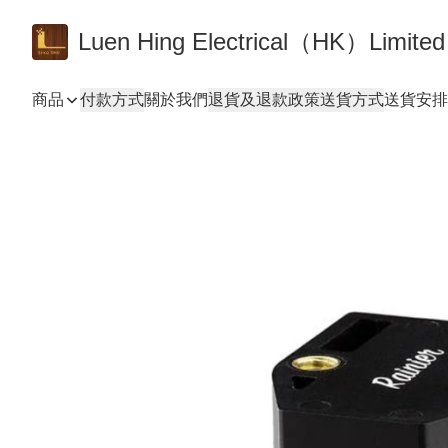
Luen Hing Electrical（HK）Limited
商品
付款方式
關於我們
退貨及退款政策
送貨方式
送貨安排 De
---+---
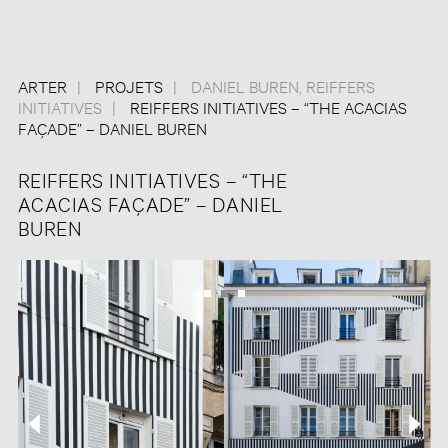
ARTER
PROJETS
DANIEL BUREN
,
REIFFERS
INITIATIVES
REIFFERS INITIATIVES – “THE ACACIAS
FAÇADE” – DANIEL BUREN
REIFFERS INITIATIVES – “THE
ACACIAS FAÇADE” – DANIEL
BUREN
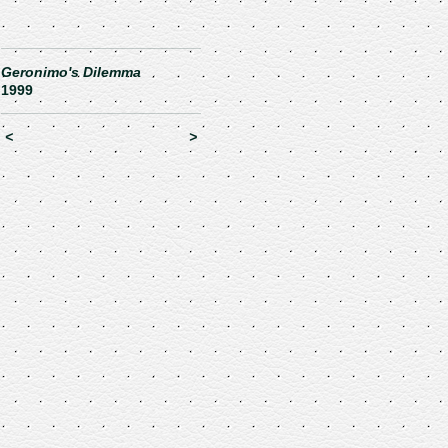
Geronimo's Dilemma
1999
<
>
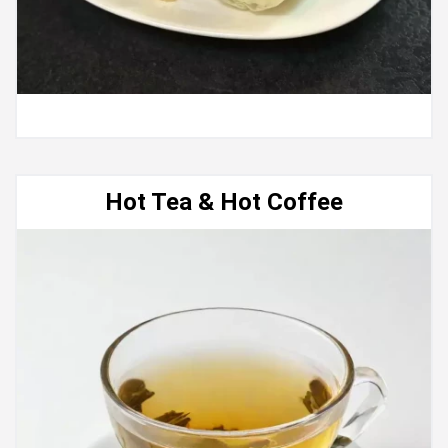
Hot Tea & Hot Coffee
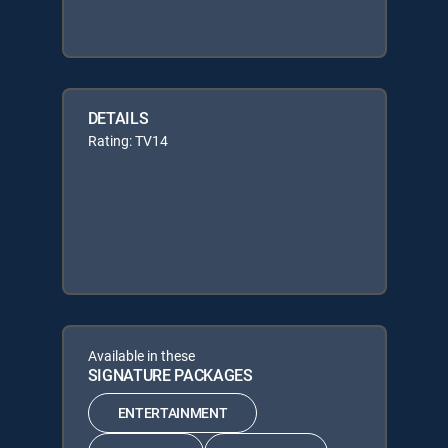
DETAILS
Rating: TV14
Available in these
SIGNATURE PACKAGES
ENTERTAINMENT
---+---
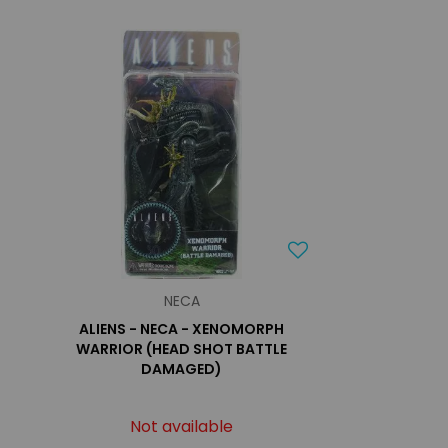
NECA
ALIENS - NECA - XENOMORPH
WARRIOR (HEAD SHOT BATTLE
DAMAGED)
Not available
---+---
## Exercise instructions
Give, as a single number, the count of lines in the material above that contain the string "FAÇADE".

## Answer for the task
2